Os Estados Unidos são líderes em população carcerária: com menos de 5% da população mundial, o país tem um quarto dos detentos do mundo. E a Califórnia abriga o maior contingente de pessoas encarceradas do país. Esse contingente de presos é resultado de um processo que levou a um aumento de 480% da população carcerária desde a década de 1980.
“Além de ter um sistema carcerário superlotado, a taxa de reincidência na Califórnia é altíssima – acima de 70%”, afirma Alex Busansky, diretor do Conselho Nacional para Crime e Deliquência de Oakland, na Califórnia, uma organização que se defende a reforma penal.
Mas isso está prestes a mudar com a aprovação da Lei 3X18, que pretende combater os mecanismos que contribuem para as prisões funcionarem apenas como portas giratórias.
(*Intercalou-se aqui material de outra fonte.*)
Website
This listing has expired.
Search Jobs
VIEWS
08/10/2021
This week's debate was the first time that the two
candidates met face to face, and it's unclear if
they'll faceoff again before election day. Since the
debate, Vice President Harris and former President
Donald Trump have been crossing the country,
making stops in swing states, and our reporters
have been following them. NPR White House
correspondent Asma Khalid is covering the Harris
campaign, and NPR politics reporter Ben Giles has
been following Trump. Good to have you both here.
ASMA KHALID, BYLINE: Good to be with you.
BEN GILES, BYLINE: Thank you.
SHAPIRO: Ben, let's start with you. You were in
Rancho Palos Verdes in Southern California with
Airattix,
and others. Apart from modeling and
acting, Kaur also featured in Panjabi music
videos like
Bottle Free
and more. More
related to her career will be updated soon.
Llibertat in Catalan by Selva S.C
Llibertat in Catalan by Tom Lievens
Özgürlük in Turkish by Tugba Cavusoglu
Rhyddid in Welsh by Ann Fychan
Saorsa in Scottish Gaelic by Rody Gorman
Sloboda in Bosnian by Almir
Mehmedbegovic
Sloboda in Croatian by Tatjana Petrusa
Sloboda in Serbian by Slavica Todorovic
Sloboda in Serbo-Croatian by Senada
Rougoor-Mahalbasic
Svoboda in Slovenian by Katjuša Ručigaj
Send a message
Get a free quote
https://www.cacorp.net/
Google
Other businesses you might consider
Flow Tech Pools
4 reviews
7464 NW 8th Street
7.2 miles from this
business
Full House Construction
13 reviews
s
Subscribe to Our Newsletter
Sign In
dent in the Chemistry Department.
A lei estabelece a decretação de liberdade condicional imediata e irrevogável para condenados de baixo risco, e impede que pessoas em liberdade condicional sejam automaticamente mandadas de volta para a prisão no caso de violação. O tempo passado na prisão também está na mira da nova legislação, já que ela permite que o período de detenção pré-julgamento seja deduzido do tempo total da pena.
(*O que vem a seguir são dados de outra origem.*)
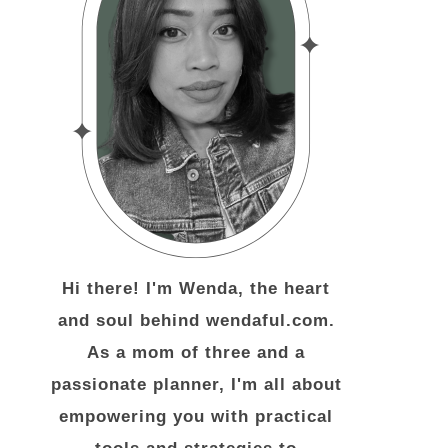
Hi there! I'm Wenda, the heart
and soul behind wendaful.com.
As a mom of three and a
passionate planner, I'm all about
empowering you with practical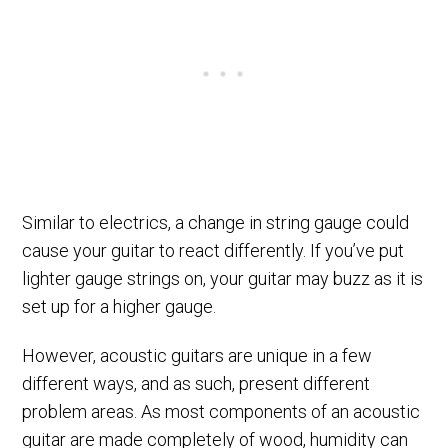
Similar to electrics, a change in string gauge could
cause your guitar to react differently. If you’ve put
lighter gauge strings on, your guitar may buzz as it is
set up for a higher gauge.
However, acoustic guitars are unique in a few
different ways, and as such, present different
problem areas. As most components of an acoustic
guitar are made completely of wood,
humidity
can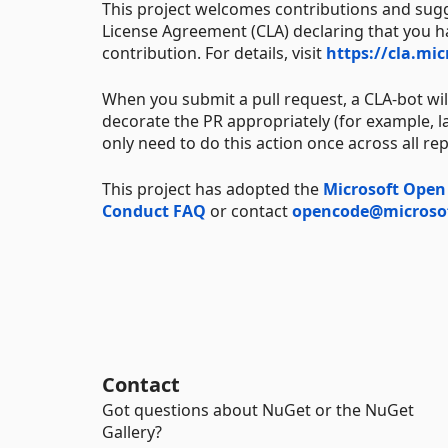
This project welcomes contributions and sugg
License Agreement (CLA) declaring that you hav
contribution. For details, visit
https://cla.mi
When you submit a pull request, a CLA-bot wi
decorate the PR appropriately (for example, la
only need to do this action once across all re
This project has adopted the
Microsoft Open
Conduct FAQ
or contact
opencode@microso
Contact
Got questions about NuGet or the NuGet
Gallery?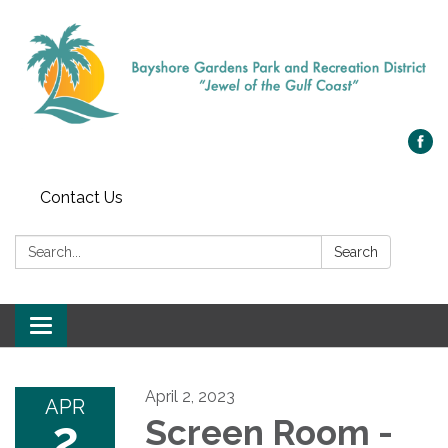
Contact Us
Search:
Search
Toggle navigation
April 2, 2023
APR
2
Screen Room -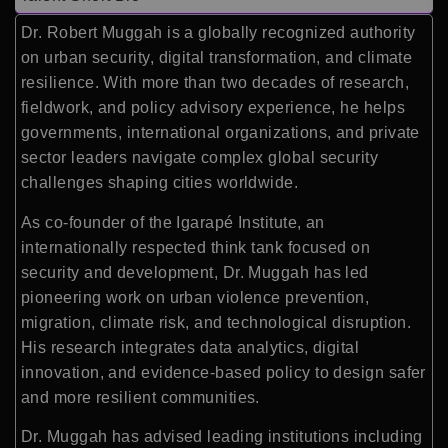
Dr. Robert Muggah is a globally recognized authority
on urban security, digital transformation, and climate
resilience. With more than two decades of research,
fieldwork, and policy advisory experience, he helps
governments, international organizations, and private
sector leaders navigate complex global security
challenges shaping cities worldwide.
As co-founder of the Igarapé Institute, an
internationally respected think tank focused on
security and development, Dr. Muggah has led
pioneering work on urban violence prevention,
migration, climate risk, and technological disruption.
His research integrates data analytics, digital
innovation, and evidence-based policy to design safer
and more resilient communities.
Dr. Muggah has advised leading institutions including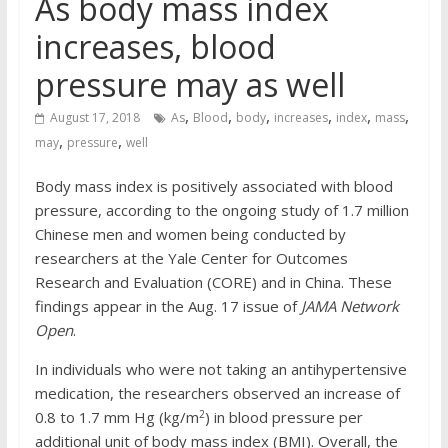
As body mass index
increases, blood
pressure may as well
,
,
,
,
,
,
August 17, 2018
As
Blood
body
increases
index
mass
,
,
may
pressure
well
Body mass index is positively associated with blood
pressure, according to the ongoing study of 1.7 million
Chinese men and women being conducted by
researchers at the Yale Center for Outcomes
Research and Evaluation (CORE) and in China. These
findings appear in the Aug. 17 issue of
JAMA Network
Open
.
In individuals who were not taking an antihypertensive
medication, the researchers observed an increase of
2
0.8 to 1.7 mm Hg (kg/m
) in blood pressure per
additional unit of body mass index (BMI). Overall, the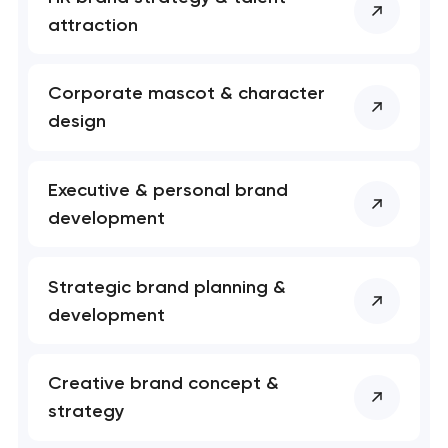
soon to discuss the
project
attraction
nk you!
nk you!
Corporate mascot & character
Close
 your request and will
 your request and will
design
t you shortly
t you shortly
Executive & personal brand
development
Strategic brand planning &
development
Creative brand concept &
strategy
Para Marc Mauer, diretor do Projeto Sentença, uma organização nacional que promove a idéia de uma reforma do sistema de justiça criminal, as novas medidas são potencialmente significativas. “É um ótimo momento para avaliar como tratar a questão do crime no país. Durante 40 anos nossa abordagem tem sido construir penitenciárias e encarcerar as pessoas”, opina.
O estado da Califórnia recebeu ordem judicial para reduzir a população carcerária das atuais 165 mil para 56 mil pessoas. As novas medidas vão contribuir para essa redução permitindo a libertação de seis mil indivíduos no primeiro ano.
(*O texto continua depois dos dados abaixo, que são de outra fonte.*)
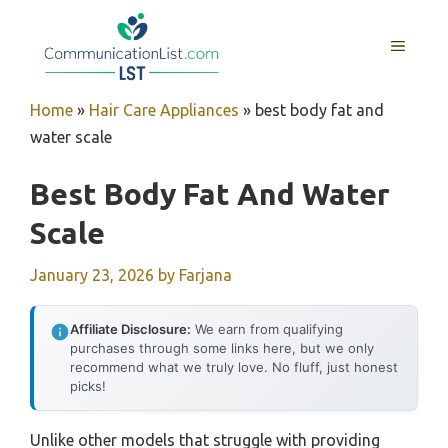
Skip
to
MENU
content
Home
»
Hair Care Appliances
»
best body fat and
water scale
Best Body Fat And Water
Scale
January 23, 2026
by
Farjana
Affiliate Disclosure:
We earn from qualifying
purchases through some links here, but we only
recommend what we truly love. No fluff, just honest
picks!
Unlike other models that struggle with providing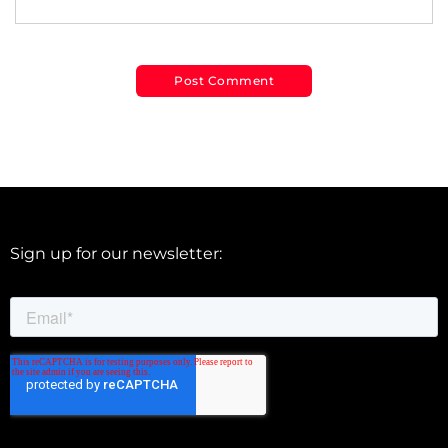
Sign up for our newsletter: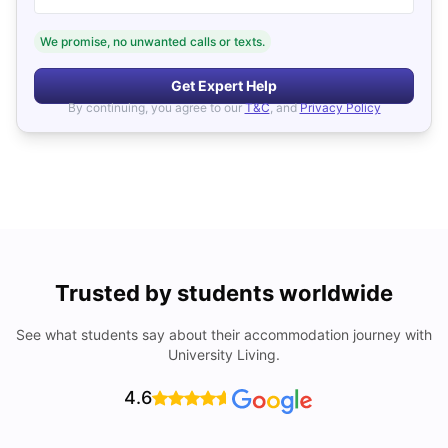
We promise, no unwanted calls or texts.
Get Expert Help
By continuing, you agree to our
T&C
, and
Privacy Policy
Trusted by students worldwide
See what students say about their accommodation journey with
University Living.
4.6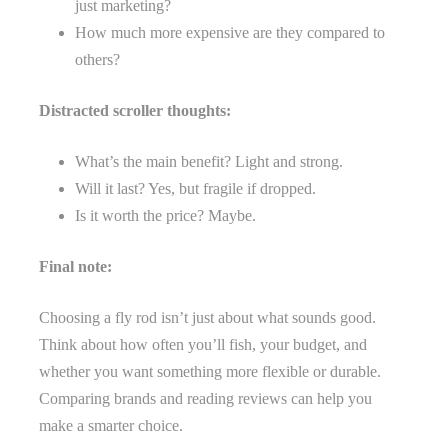
just marketing?
How much more expensive are they compared to
others?
Distracted scroller thoughts:
What’s the main benefit? Light and strong.
Will it last? Yes, but fragile if dropped.
Is it worth the price? Maybe.
Final note:
Choosing a fly rod isn’t just about what sounds good.
Think about how often you’ll fish, your budget, and
whether you want something more flexible or durable.
Comparing brands and reading reviews can help you
make a smarter choice.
Se vai fazer alguma diferença? “Isso vai depender de quão longe eles irão com o plano. A Justiça ordenou a redução do contingente em 40 mil pessoas, o estado fala em 17 mil. De qualquer forma, é uma mudança bastante significativa no direcionamento da política carcerária”, opina Mauer.
A construção de presídios e a condenação de criminosos com penas de reclusão se deu ao mesmo tempo que a queda das taxas de criminalidade em todo o país. Mas, por outro lado, a exposição à prisão está diretamente ligada à reincidência criminal.
“Achamos que prender pessoas melhora a segurança pública, mas pesquisas dizem que não. Manter alguém na prisão por 40 anos e arcar com seus custos médicos não produz segurança”, explica afirma Alex Busansky.
Marc Mauer aponta também a necessidade de investimento em prevenção e tratamento e aposta no fortalecimento de famílias e comunidades como medida preventiva e alternativa ao encarceramento, para que o número de pessoas presas diminua.